DOI’s OCS comment process limited, House Republicans charge

April 20, 2009
Ranking minority members of two US House committees expressed concern Apr. 7 that the US Department of Interior is limiting public comments as it considers a comprehensive 5-year US Outer Continental Shelf leasing plan.

Ranking minority members of two US House committees expressed concern Apr. 7 that the US Department of Interior is limiting public comments as it considers a comprehensive 5-year US Outer Continental Shelf leasing plan.

“The system currently in place fails to meet a simple standard of inclusion to promote and facilitate an open exchange of public opinion,” said Doc Hastings (R-Wash.) of the Natural Resources Committee and Darrell E. Issa (R-Calif.) of the Oversight and Investigations Committee, in a letter to US Interior Secretary Ken Salazar.

Persons wishing to submit comments must either mail or hand-deliver them to DOI headquarters in Washington, or “attempt to navigate the sprawling online database known as Regulations.gov, where users must first successfully input ‘docket IDs,’ ‘legacy numbers,’ and an ‘RIN’ before they have any chance of advancing to the main comment submission page,’” the two House members said.

They called the new policy “an unconstructive change” from the previous system. “The department’s public comment process was especially user-friendly under the Bush administration, enabling Americans to easily submit their comments through a simple e-mail address. The department should immediately reinstate the user-friendly e-mail public comment system,” they said.

A DOI spokesman said on Apr. 8 that the Bush administration made the decision to use the automated Regulations.gov system to receive and process comments on the draft proposed 5-year OCS program.

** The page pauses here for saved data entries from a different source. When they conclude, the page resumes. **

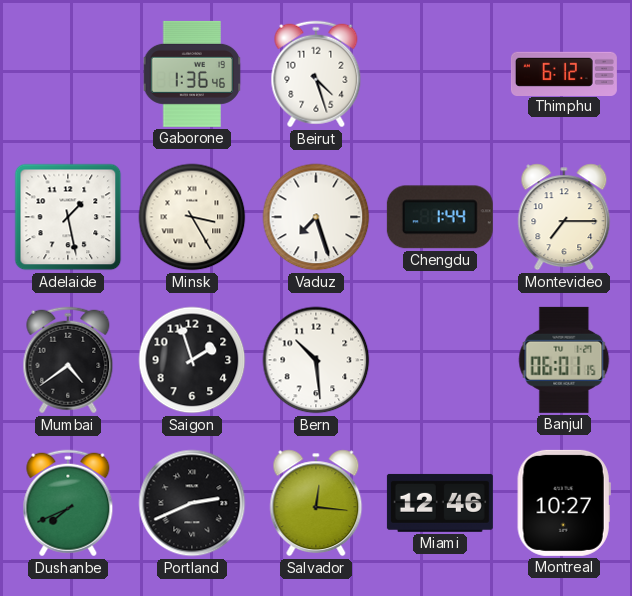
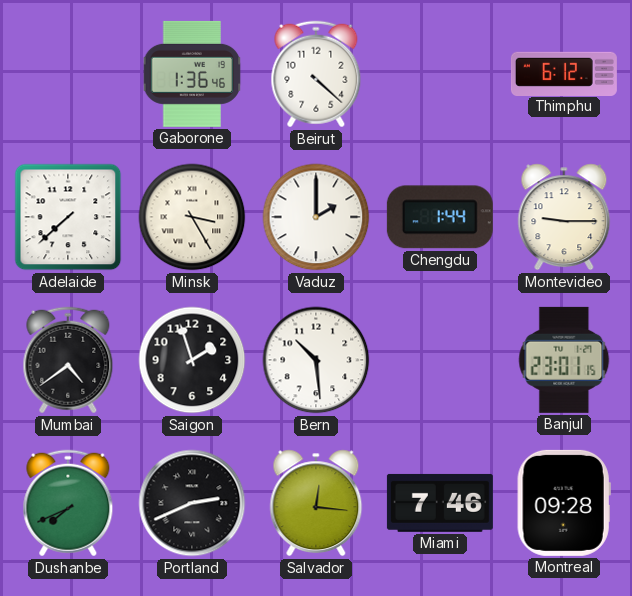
Beirut: 4:27 -> 4:22
Adelaide: 1:28 -> 7:38
Vaduz: 7:27 -> 2:00
Montevideo: 7:15 -> 9:15
Banjul: 06:01 -> 23:01
Miami: 12:46 -> 7:46
Montreal: 10:27 -> 09:28
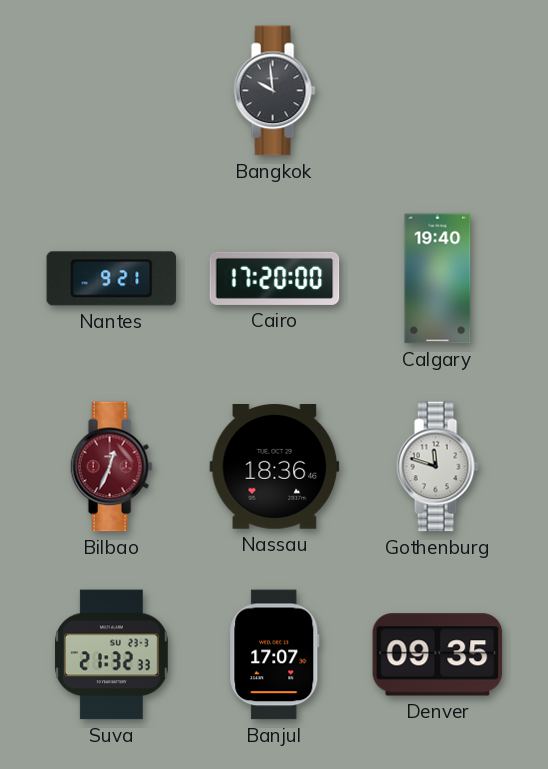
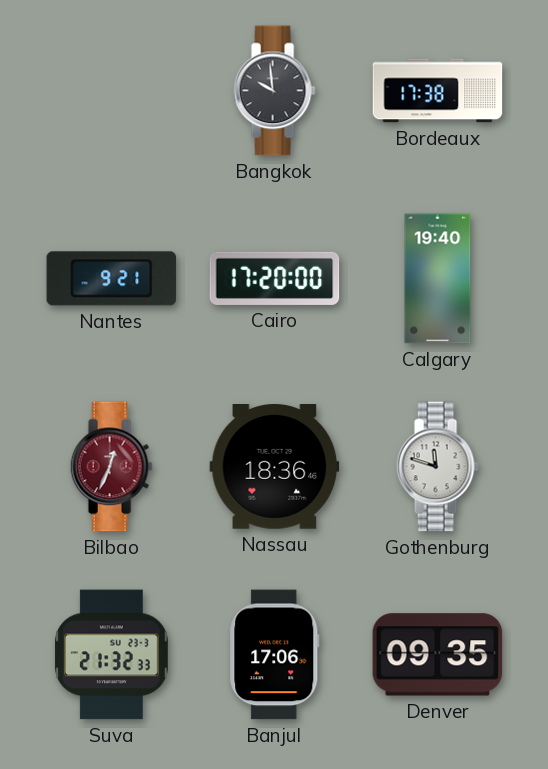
Bordeaux: none -> 17:38
Banjul: 17:07 -> 17:06
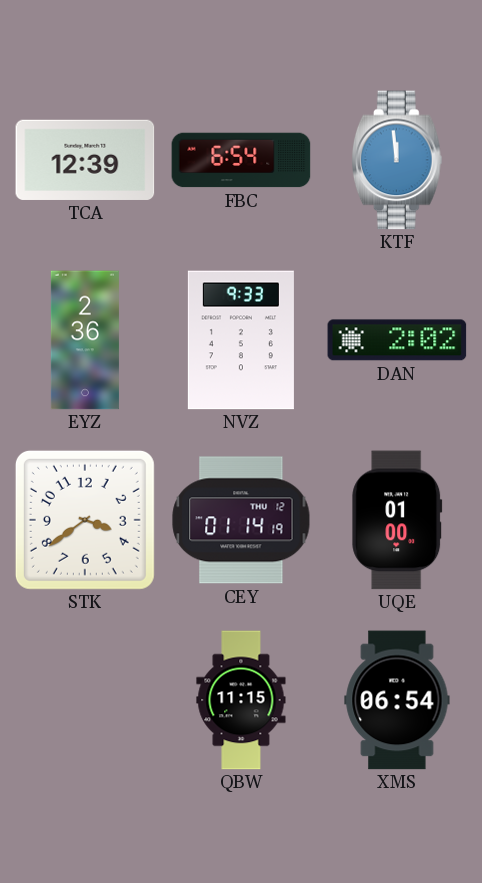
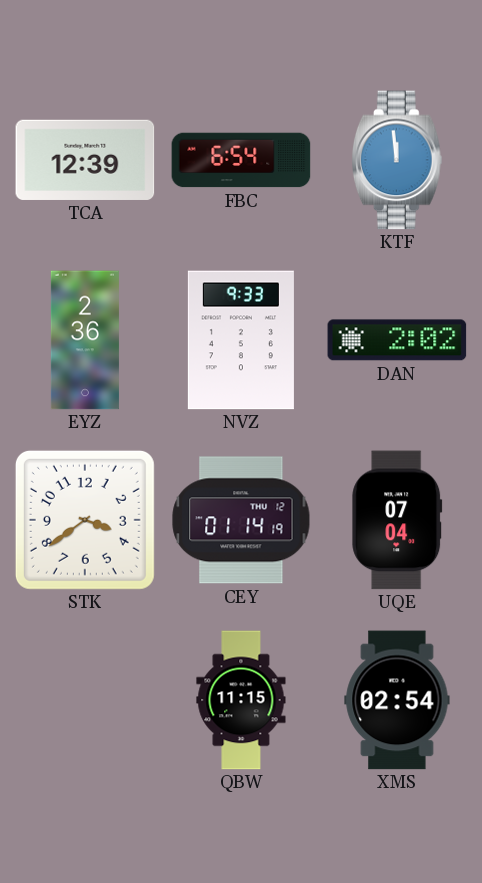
UQE: 01:00 -> 07:04
XMS: 06:54 -> 02:54
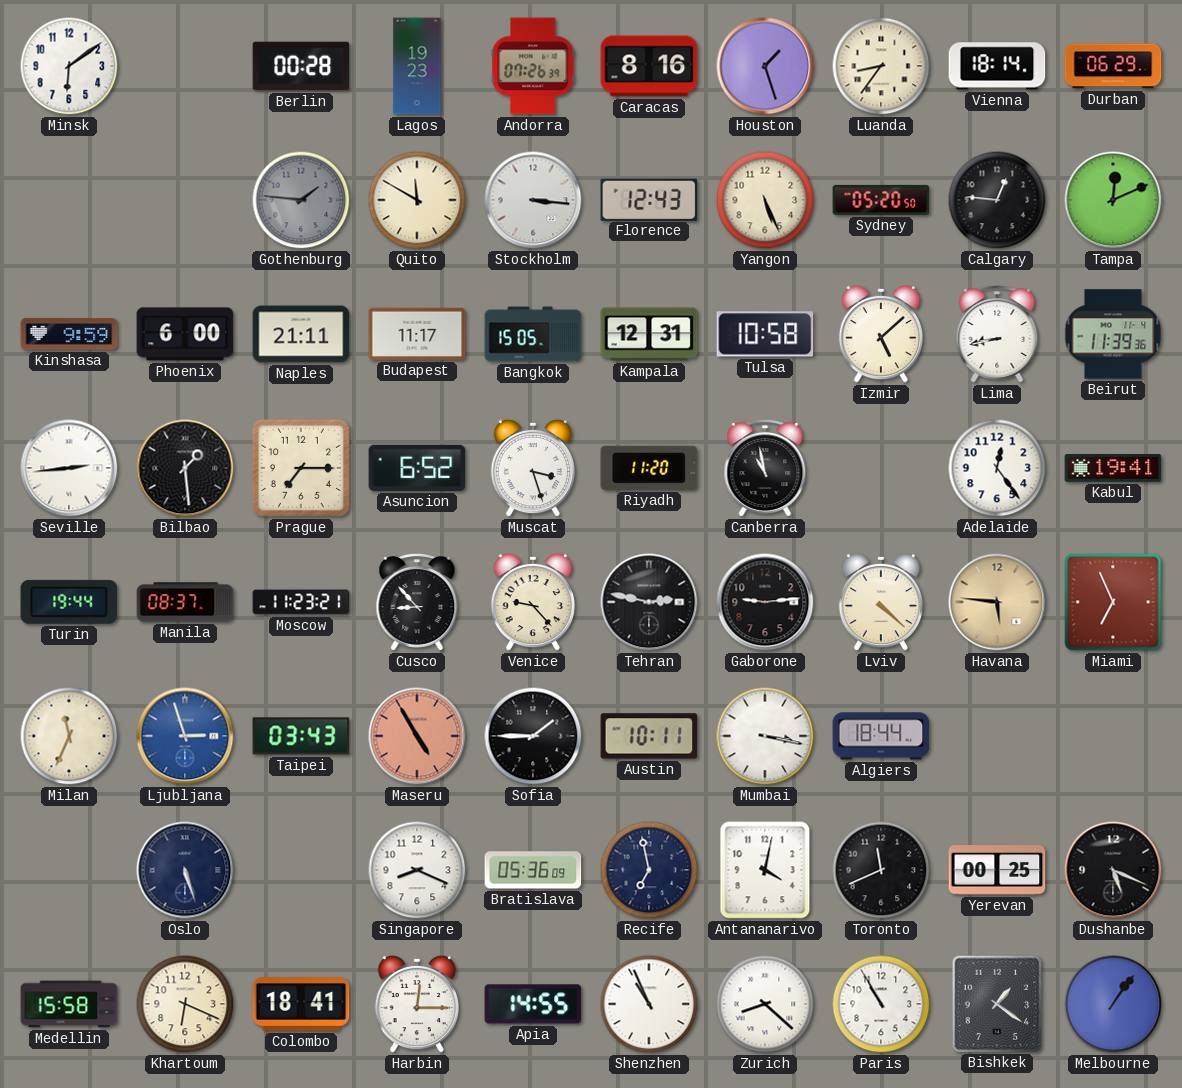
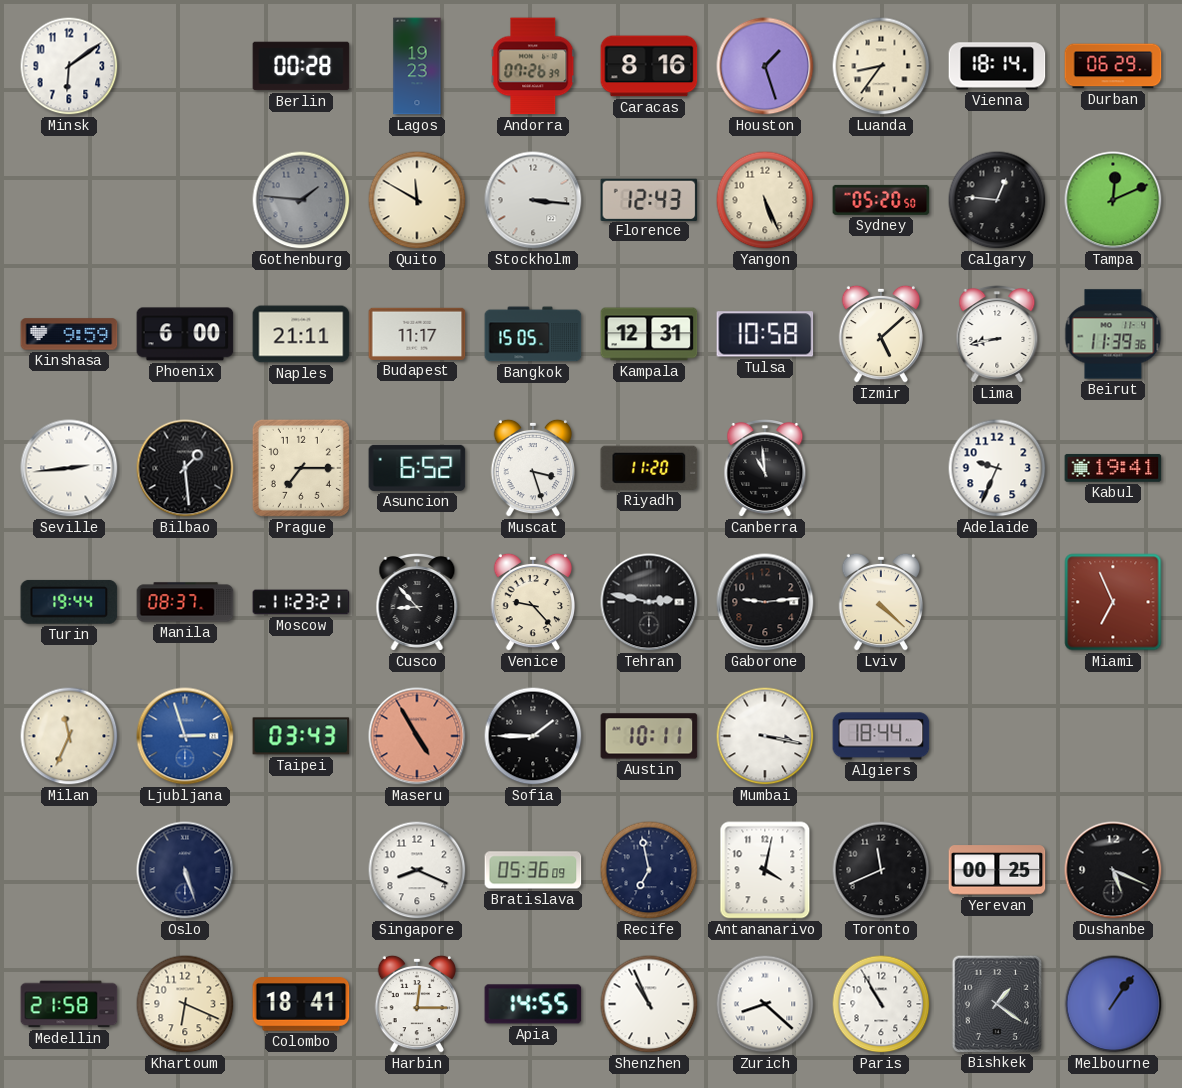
Canberra: 10:58 -> 10:59
Adelaide: 12:24 -> 9:34
Havana: 5:46 -> none
Medellin: 15:58 -> 21:58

US Minerals Management Service staff members recommended replacing an earlier system, Public Connect, with Regulations.gov because the updated version has automated functions which sort, tally, and post public comments, he said in an e-mail.

Hastings and Issa said they were also troubled to learn that DOI’s webcast of its Apr. 6 OCS public meeting in New Jersey ended at noon, nearly 8 hr before the meeting’s actual conclusion. “Since many Americans took their personal time to participate in this public comment session until 8:00 in the evening, we cannot understand why the department would end the webcast at the time you departed and before the majority of the public finally had their chance to stand up, speak, and be heard,” they told Salazar.

The DOI spokesman said greatly higher costs for a full-day webcast during the current economic downturn led to the decision to put only the first 3 hr online live.

Transcripts of the entire proceedings will be available later online at www.doi.gov/ocs and www.mms.gov, he said.